TASK = Return each line of the entries that holds the string "Trên".

RECORD EXCERPTS =
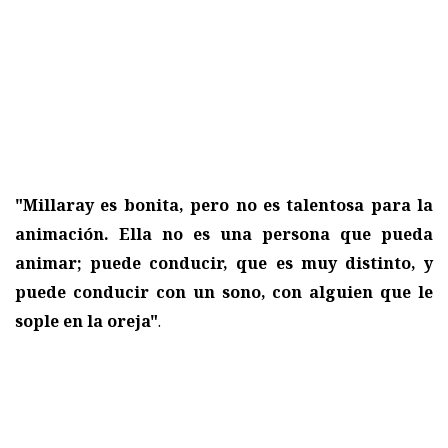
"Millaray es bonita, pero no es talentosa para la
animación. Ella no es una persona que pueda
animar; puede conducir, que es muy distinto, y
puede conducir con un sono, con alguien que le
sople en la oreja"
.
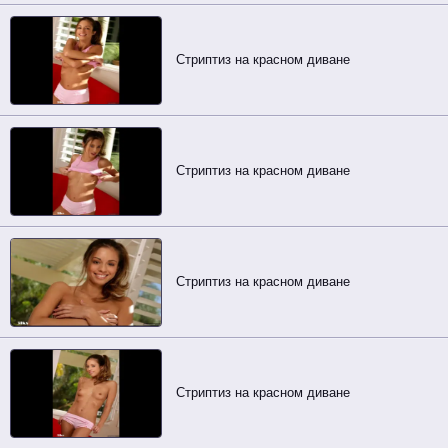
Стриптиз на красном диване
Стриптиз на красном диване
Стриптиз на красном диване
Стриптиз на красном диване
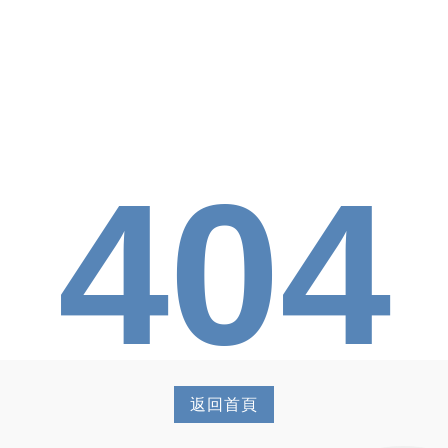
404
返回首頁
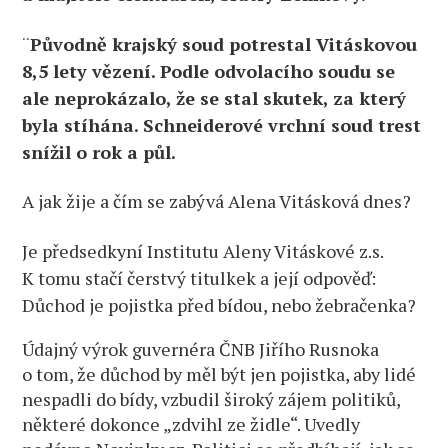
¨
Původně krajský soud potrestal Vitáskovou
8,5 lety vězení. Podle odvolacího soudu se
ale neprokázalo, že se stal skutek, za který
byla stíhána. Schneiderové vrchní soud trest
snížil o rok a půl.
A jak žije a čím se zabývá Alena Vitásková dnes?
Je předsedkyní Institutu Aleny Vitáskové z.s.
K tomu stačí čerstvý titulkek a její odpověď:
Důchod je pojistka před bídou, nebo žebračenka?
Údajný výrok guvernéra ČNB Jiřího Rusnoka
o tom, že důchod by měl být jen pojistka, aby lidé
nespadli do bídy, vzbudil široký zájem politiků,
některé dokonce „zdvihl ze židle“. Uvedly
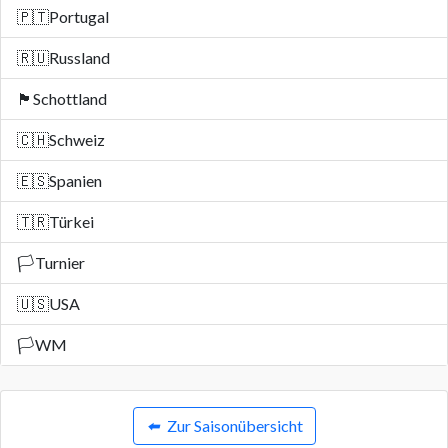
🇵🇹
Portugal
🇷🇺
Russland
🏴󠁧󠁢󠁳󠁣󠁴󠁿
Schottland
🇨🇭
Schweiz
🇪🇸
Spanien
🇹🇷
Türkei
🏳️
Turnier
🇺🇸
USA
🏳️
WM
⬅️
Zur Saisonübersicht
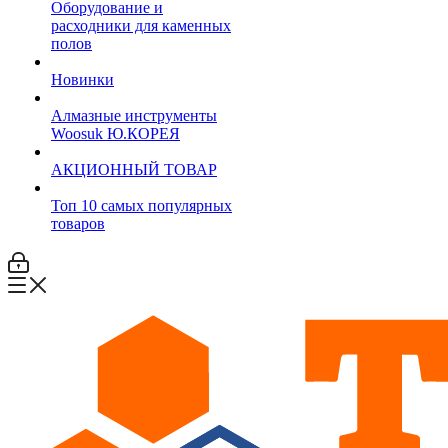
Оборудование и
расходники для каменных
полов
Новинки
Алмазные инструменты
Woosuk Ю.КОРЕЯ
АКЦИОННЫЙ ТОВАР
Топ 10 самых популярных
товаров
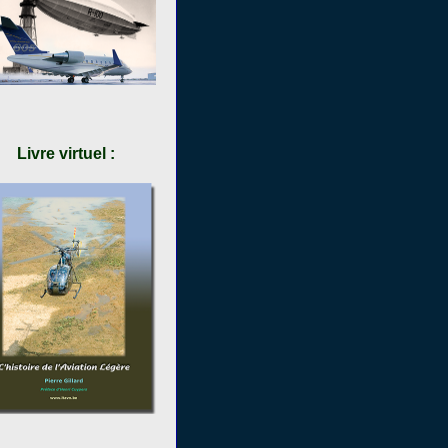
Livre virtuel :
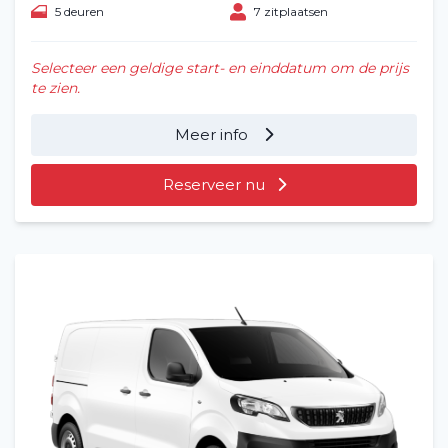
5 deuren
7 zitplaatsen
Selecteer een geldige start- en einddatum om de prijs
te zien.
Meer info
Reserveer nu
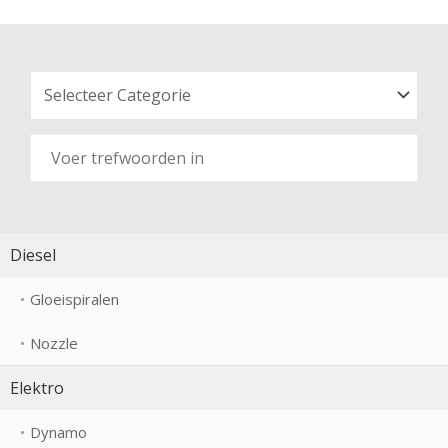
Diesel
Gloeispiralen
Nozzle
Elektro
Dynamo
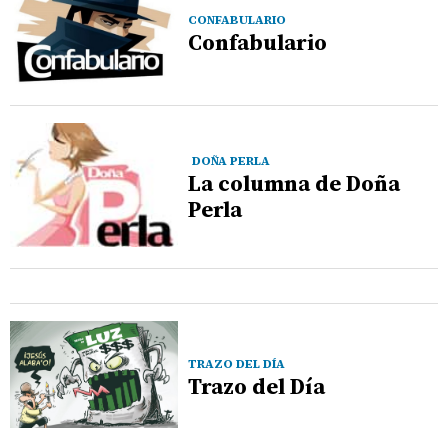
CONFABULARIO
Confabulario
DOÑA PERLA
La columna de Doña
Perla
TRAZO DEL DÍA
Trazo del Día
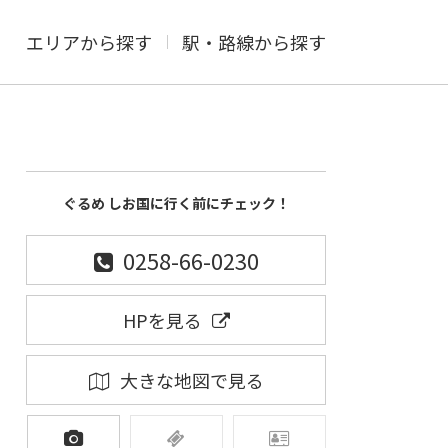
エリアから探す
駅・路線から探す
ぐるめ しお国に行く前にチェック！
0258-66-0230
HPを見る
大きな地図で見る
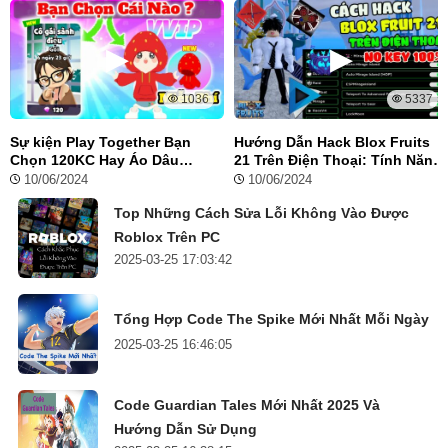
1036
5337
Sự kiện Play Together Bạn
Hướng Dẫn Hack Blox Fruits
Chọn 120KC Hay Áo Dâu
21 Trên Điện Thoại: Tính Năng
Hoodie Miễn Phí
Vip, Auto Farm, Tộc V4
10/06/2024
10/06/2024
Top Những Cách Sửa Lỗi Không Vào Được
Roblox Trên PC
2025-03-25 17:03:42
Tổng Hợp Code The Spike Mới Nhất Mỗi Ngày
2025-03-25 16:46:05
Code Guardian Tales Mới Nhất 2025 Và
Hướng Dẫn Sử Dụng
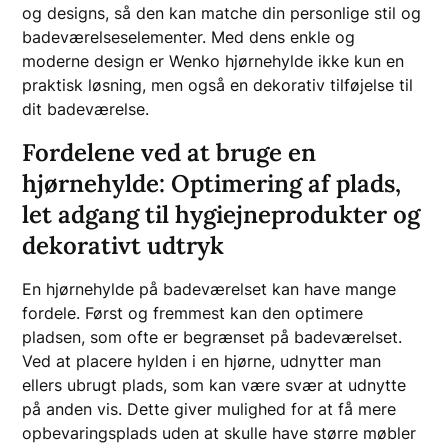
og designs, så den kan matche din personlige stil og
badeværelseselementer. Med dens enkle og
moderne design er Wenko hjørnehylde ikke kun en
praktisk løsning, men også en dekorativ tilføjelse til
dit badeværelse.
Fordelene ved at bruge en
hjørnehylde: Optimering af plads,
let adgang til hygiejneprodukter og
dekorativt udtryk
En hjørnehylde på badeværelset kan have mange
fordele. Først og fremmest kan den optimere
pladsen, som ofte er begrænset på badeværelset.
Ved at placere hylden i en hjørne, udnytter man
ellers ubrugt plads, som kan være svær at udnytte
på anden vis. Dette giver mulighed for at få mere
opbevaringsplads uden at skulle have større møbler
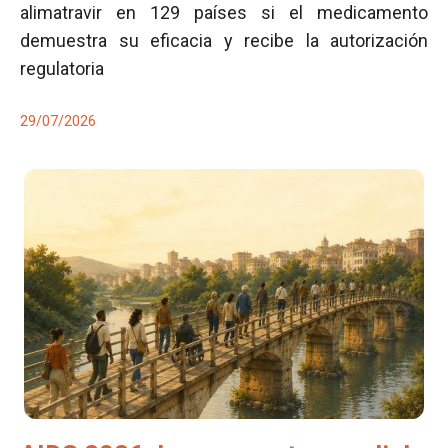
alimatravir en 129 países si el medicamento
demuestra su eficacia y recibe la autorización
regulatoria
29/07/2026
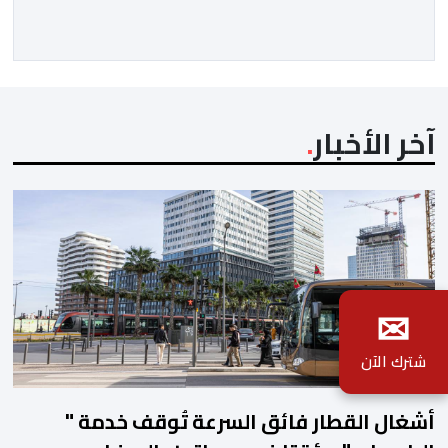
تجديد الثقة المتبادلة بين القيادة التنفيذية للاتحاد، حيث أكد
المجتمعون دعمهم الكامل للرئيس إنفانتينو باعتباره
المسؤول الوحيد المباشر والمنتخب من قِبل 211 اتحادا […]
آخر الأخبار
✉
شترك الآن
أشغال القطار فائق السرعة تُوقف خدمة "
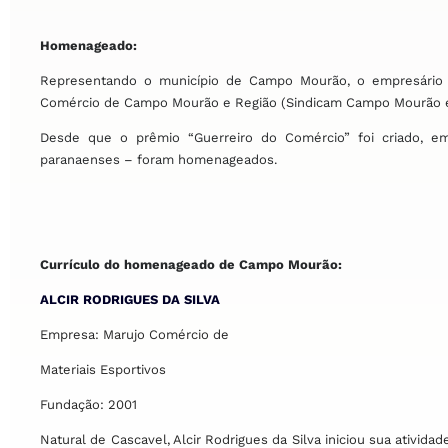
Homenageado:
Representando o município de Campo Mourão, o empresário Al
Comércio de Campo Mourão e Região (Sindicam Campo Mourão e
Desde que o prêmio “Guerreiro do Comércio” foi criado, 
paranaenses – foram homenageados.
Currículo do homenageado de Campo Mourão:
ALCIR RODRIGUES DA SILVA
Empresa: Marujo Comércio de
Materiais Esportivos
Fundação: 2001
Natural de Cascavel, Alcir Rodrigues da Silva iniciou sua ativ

REPLY =
21 Trên Điện Thoại: Tính Năng
Roblox Trên PC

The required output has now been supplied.